In response to the general trend of the co-called ‘progressive governments’ in Latin America to foster and promote the demobilisation and depoliticisation of subaltern and popular social movements, there has also been a furtherance of anti-neoliberal struggles aiming to re-politicise the practices of resistance, to change the correlation of forces, and to place demands on state-civil society relations through struggles over hegemony. To posit these conditions of passive revolution is not to assume therefore that the consensus generated is absolute or total, that resistance is futile. There is a need to distinguish between project and process, Modonesi argues, to distinguish between the class projects of ‘progressive governments’ across Latin America and the actual mode and experiences of class rule operating throughout the region. In some instances, then, in Venezuela, Ecuador, or Bolivia, ‘we must not lose sight of the contradictory and incomplete nature of the processes of passivisation of popular movements’.

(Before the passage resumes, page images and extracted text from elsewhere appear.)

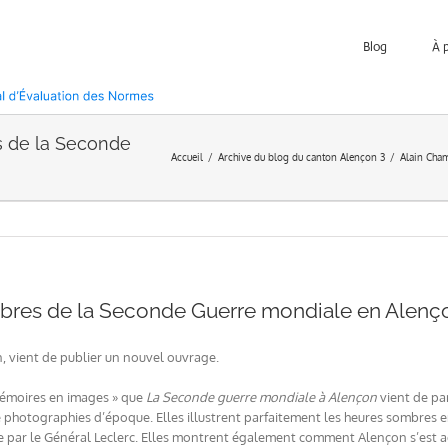
Blog
À 
s de la Seconde
Accueil
Archive du blog du canton Alençon 3
Alain Cha
mbres de la Seconde Guerre mondiale en Alenç
, vient de publier un nouvel ouvrage.
 Mémoires en images » que
La Seconde guerre mondiale à Alençon
vient de pa
de photographies d’époque. Elles illustrent parfaitement les heures sombres e
e par le Général Leclerc. Elles montrent également comment Alençon s’est ada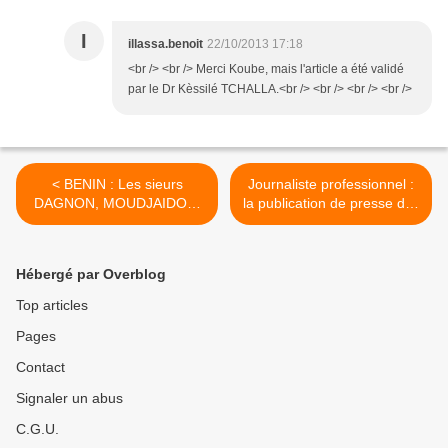
I
illassa.benoit
22/10/2013 17:18
<br /> <br /> Merci Koube, mais l'article a été validé
par le Dr Kèssilé TCHALLA.<br /> <br /> <br /> <br />
< BENIN : Les sieurs
Journaliste professionnel :
DAGNON, MOUDJAIDOU,
la publication de presse doit
ZOMAHOUN et consorts
être indépendante >
croupissent dans les geôles
de YAYI par le seul fait du
Hébergé par Overblog
Prince et la servilité du
Procureur du roi
Top articles
Pages
Contact
Signaler un abus
C.G.U.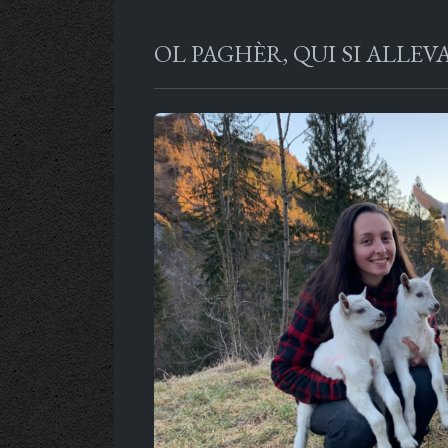
OL PAGHÈR, QUI SI ALLE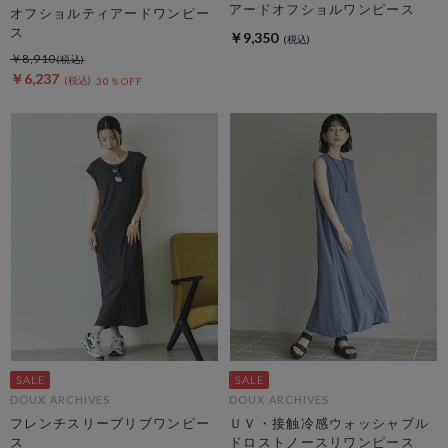
アードオフショルワンピース
オフショルティアードワンピー
ス
￥9,350
￥8,910
￥6,237
30％OFF
DOUX ARCHIVES
DOUX ARCHIVES
フレンチスリーブリブワンピー
ＵＶ・接触冷感ウォッシャブル
ス
ドロストノースリワンピース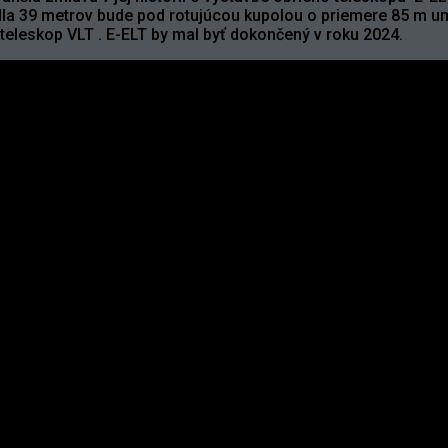
a 39 metrov bude pod rotujúcou kupolou o priemere 85 m umi
eleskop VLT . E-ELT by mal byť dokončený v roku 2024.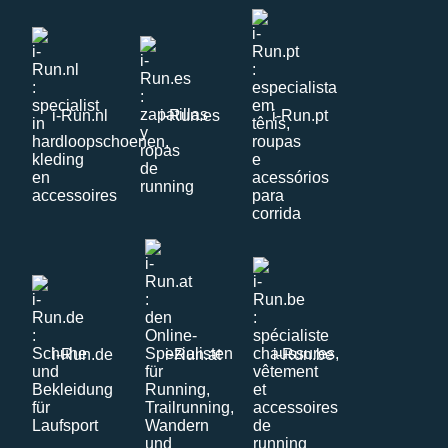
i-Run.nl
i-Run.es
i-Run.pt
i-Run.de
i-Run.at
i-Run.be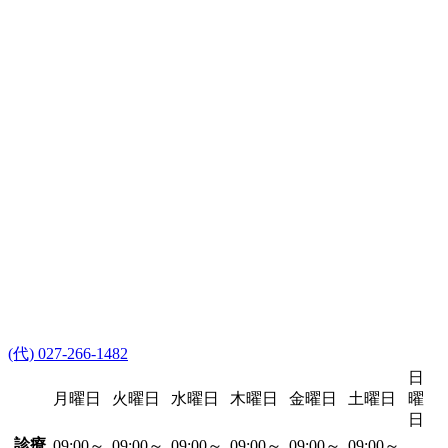
(代) 027-266-1482
日
月曜日
火曜日
水曜日
木曜日
金曜日
土曜日
曜
日
診療
09:00～
09:00～
09:00～
09:00～
09:00～
09:00～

As a result, it is to the conquest of spaces of resistance, in exercising self-determination and revolutionary radicalisation, that emancipatory attention should now turn. Massimo Modonesi’s arguments in this book will be a vital resource in understanding the contemporary history of subaltern classes in Latin America based on initiatives ‘from below’ in challenging state power ‘from above’ in current and future rounds of mobilisation and class struggle.